Modifications to histones, including methylation and acetylation, are used by cells to regulate gene expression. Though a lot is now known about how different histone marks correlate with transcriptional activation or repression, the “histone code” has not yet been fully elucidated. As we discussed last week, a recent study found that, contrary to expectation, genes that are dynamically regulated during development do not display histone modifications normally associated with active transcription.
A new study published this week in Nature Genetics reports another unexpected epigenetic pattern. Tri-methylation of histone 3 at lysine 4 (H3K4me3), a mark associated with active transcription, is usually present as a sharp, narrow peak at the gene promoter. The authors of the study observed that some genes show a different pattern of H3K4me3: broad, low density methylation spanning up to 10kb along the gene body.

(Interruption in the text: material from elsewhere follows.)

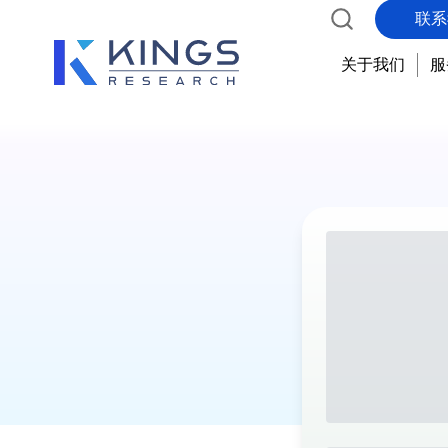
联系
关于我们
服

The broad H3K4me3 mark was associated with high gene expression levels and transcriptional stability in this study. The authors also found that cell identity genes and, interestingly, tumor suppressor genes, were enriched for the broad H3K4me3 mark.
Though it is unclear why tumor suppressors specifically would be associated with this mark, a comparison between normal and tumor cells showed that H3K4me3 peaks at tumor suppressor genes became narrower in cancer cells and that this was associated with transcriptional repression. Finally, the authors showed that candidate tumor suppressor genes could be identified by the broad H3K4me3 mark.
We asked one of the study’s lead authors, Wei Li, to tell us a little more about the study:
What was the motivation for your studies?
The general motivation was to make novel discoveries based on existing ‘big data’ in epigenomics. In order to do so, we have had to develop novel bioinformatic tools that will enable us to look at the data from a completely different angle. In particular in this study, we developed a new tool to quantify the H3K4me3 signal based on its width only. Most previous studies have only focused on its height or total signal, because the majority of genes (>95%) only have narrow (<1 kb) and high H3K4me3 peaks. This simple method has never been used in epigenomic data analysis before. We further proved that this computer-derived broad H3K4me3 signal alone is sufficient to define both known and novel tumor suppressors and its performance is even better than the human curated KEGG pathway in cancer (a collection of well-curated signaling networks involved in cancer development).
When you first observed broad H3K4me3 peaks, did you expect that it would be such a widespread feature of tumor suppressor genes?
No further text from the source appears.